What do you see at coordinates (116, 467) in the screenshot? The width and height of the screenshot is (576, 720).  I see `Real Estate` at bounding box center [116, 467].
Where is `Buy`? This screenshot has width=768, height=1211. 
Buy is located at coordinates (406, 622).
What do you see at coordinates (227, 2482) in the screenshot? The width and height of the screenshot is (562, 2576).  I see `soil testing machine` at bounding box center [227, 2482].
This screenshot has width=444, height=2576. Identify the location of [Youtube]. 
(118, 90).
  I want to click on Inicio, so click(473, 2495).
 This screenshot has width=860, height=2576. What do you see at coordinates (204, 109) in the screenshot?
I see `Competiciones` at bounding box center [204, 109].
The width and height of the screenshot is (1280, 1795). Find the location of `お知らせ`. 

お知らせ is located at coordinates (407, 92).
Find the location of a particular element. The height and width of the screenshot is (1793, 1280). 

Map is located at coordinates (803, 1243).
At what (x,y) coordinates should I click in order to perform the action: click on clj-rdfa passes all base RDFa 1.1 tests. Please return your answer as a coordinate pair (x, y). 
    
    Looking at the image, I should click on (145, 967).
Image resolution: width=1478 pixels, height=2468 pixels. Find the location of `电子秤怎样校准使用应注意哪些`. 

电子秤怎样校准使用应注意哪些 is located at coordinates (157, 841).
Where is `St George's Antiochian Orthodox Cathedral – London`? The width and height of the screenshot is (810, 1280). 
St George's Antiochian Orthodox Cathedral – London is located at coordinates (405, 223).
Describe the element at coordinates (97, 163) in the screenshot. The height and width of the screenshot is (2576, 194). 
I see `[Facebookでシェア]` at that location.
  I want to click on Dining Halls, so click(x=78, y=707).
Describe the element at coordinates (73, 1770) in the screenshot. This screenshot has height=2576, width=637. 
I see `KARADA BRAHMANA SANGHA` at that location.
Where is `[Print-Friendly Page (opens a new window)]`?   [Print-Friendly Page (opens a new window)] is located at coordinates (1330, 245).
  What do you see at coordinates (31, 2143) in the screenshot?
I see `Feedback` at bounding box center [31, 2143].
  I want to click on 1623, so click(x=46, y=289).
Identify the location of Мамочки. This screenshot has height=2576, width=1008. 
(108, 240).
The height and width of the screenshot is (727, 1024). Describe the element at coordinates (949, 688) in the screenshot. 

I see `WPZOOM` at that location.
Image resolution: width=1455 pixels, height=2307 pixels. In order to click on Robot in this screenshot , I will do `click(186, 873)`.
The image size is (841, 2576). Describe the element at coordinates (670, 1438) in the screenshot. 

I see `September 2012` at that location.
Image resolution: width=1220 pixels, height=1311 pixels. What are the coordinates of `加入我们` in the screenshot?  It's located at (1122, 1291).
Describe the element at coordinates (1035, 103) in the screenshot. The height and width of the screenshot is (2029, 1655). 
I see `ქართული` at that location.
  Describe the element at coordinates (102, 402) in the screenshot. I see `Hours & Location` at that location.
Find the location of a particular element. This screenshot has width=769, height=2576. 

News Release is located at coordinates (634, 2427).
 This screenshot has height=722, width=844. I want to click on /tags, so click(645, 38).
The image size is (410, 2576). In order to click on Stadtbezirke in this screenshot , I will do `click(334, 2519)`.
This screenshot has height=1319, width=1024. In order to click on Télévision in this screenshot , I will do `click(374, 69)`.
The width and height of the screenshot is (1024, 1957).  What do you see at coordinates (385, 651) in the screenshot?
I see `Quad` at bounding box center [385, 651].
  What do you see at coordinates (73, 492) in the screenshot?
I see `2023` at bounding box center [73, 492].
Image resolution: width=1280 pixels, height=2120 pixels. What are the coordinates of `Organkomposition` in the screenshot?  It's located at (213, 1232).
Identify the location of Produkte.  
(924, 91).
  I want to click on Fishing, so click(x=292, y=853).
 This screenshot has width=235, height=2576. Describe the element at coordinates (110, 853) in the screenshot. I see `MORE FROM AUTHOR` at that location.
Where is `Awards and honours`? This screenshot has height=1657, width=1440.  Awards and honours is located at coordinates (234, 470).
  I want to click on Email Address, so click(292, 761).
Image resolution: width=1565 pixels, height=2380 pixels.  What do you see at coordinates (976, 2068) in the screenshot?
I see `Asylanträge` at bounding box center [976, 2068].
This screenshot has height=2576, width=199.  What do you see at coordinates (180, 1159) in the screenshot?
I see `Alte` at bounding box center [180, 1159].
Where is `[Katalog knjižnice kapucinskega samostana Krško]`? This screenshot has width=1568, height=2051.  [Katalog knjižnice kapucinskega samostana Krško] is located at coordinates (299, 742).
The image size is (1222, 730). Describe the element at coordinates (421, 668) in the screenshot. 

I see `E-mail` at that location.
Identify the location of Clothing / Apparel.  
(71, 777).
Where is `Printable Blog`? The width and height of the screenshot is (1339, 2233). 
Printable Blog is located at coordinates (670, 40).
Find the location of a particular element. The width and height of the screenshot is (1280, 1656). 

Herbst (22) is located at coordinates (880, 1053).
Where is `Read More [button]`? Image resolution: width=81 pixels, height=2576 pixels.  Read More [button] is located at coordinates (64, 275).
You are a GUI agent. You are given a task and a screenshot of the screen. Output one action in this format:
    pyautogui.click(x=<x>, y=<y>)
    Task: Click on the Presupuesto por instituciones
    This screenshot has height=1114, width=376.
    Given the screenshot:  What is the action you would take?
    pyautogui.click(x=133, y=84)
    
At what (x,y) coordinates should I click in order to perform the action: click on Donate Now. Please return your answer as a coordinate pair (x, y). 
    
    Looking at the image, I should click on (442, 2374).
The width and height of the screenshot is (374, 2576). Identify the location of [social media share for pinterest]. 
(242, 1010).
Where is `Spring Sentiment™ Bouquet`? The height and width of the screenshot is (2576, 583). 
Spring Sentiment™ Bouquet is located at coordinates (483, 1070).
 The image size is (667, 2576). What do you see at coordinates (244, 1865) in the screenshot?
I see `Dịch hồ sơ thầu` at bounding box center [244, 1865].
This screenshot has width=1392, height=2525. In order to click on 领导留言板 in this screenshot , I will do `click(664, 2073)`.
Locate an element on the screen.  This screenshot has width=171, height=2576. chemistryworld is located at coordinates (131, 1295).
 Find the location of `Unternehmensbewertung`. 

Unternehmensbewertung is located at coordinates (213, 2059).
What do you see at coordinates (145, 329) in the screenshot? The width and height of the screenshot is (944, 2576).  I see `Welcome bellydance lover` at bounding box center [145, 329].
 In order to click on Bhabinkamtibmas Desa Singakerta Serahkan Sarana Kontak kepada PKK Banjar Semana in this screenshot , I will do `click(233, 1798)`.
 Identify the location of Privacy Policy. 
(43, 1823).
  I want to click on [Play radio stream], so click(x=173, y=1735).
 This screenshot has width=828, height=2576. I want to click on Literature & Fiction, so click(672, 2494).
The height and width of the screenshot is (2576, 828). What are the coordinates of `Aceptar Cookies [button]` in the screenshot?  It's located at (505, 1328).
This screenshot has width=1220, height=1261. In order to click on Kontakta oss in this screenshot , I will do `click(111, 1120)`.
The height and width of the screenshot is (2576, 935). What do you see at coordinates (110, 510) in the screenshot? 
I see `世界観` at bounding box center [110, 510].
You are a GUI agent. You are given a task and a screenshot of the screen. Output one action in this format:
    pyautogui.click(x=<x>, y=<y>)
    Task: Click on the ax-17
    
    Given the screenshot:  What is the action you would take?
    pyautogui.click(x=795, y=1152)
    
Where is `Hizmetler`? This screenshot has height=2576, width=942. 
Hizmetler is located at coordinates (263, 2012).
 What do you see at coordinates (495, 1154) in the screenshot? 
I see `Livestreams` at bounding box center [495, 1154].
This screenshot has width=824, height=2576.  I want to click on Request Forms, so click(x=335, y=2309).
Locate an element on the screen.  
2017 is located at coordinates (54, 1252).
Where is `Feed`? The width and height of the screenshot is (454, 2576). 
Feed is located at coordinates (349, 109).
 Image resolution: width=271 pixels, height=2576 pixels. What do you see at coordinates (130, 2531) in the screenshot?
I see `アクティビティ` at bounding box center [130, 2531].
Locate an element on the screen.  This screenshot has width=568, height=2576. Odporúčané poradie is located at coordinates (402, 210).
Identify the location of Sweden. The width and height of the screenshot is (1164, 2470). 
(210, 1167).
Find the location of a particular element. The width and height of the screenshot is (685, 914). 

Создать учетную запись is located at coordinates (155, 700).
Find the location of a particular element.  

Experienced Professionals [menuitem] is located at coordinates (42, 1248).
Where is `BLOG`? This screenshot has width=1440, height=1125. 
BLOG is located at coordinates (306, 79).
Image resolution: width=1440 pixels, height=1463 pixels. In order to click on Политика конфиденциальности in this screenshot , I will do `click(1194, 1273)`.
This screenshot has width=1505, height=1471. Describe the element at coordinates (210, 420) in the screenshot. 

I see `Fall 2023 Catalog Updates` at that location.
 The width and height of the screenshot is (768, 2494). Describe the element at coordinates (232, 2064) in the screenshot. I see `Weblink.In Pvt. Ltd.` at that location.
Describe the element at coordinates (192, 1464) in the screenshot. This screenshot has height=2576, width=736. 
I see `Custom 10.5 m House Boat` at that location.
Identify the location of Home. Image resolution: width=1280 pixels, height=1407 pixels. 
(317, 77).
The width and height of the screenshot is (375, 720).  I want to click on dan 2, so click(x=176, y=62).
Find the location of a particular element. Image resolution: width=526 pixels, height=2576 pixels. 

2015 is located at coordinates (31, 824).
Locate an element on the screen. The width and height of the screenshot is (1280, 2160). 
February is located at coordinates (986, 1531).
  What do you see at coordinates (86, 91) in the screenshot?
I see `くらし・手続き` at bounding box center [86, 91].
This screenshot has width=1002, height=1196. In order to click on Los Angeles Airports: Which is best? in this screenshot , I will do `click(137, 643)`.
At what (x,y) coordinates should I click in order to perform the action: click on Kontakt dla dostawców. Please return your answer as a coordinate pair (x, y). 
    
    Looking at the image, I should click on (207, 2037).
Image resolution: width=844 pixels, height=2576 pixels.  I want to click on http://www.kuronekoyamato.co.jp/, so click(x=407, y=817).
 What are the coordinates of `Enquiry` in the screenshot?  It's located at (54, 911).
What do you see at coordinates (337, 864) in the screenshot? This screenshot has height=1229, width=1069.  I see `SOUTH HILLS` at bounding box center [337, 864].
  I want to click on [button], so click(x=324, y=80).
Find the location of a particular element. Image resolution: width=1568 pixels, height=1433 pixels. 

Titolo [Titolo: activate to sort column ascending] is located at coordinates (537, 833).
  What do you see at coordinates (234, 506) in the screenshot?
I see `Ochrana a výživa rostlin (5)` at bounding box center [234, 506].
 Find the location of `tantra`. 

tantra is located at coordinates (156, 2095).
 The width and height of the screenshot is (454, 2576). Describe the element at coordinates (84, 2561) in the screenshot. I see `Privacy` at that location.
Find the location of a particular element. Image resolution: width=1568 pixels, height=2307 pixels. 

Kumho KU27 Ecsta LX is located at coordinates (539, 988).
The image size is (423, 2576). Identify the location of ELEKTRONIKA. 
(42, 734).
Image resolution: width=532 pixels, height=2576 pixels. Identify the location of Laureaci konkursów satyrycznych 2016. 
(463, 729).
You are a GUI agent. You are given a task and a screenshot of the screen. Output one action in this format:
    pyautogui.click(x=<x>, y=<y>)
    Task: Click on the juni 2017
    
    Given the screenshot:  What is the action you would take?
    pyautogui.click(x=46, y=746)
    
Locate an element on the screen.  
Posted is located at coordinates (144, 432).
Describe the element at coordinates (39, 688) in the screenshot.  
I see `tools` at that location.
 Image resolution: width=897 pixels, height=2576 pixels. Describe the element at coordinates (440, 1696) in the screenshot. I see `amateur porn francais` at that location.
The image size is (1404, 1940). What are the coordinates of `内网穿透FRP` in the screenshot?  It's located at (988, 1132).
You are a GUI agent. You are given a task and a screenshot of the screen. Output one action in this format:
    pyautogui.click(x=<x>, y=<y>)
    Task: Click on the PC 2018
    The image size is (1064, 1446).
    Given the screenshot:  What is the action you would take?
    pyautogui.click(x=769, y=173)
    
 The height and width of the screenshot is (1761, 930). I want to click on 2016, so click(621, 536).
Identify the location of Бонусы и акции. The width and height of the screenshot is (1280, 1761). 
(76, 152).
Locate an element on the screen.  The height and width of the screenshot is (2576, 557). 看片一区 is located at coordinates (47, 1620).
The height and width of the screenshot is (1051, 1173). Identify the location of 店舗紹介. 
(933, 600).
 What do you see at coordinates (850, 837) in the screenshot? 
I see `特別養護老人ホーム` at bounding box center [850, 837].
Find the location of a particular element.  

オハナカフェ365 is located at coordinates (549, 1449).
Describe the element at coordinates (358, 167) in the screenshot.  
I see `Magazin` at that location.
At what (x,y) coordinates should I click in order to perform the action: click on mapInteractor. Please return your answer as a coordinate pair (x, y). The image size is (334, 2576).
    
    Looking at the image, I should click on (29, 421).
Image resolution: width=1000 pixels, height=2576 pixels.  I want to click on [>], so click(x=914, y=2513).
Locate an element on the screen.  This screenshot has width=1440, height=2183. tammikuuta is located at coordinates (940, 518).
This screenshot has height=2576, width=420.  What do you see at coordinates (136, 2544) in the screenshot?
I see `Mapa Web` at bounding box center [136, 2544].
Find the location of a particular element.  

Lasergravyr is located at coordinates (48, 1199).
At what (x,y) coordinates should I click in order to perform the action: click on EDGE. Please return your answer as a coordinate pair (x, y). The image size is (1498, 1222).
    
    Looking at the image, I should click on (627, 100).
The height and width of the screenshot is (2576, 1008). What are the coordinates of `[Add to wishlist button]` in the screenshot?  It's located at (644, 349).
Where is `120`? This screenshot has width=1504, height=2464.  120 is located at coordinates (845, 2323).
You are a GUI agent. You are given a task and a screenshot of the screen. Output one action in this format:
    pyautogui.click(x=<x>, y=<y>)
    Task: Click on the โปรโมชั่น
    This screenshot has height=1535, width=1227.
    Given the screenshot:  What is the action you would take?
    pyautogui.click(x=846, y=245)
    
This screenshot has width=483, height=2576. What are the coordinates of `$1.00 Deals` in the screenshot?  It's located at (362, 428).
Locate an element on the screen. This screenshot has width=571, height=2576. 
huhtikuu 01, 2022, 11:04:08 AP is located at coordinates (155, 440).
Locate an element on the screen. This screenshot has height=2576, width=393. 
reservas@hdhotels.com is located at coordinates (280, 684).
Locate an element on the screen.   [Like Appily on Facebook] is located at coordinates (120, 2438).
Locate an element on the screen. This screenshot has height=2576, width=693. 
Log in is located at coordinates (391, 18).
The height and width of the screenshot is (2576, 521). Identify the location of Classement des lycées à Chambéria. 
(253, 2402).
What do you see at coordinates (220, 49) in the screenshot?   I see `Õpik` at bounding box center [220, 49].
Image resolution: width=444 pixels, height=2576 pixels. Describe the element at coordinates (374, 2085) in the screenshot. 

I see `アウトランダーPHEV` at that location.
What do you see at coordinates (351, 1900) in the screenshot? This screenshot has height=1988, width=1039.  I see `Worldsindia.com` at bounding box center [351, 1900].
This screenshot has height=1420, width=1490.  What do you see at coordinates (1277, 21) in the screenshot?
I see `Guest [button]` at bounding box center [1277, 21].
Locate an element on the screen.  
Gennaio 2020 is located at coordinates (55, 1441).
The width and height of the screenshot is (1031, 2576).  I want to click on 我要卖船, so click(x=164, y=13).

--------------------------------------------------

-- Task description --
What you return must be an exact retyping of the lines above starting at the line with "The height and width of the screenshot is (2576, 521)." and ending at the line with "What do you see at coordinates (220, 49)", and nothing besides.

-- Written answer --
The height and width of the screenshot is (2576, 521). Identify the location of Classement des lycées à Chambéria. 
(253, 2402).
What do you see at coordinates (220, 49) in the screenshot?   I see `Õpik` at bounding box center [220, 49].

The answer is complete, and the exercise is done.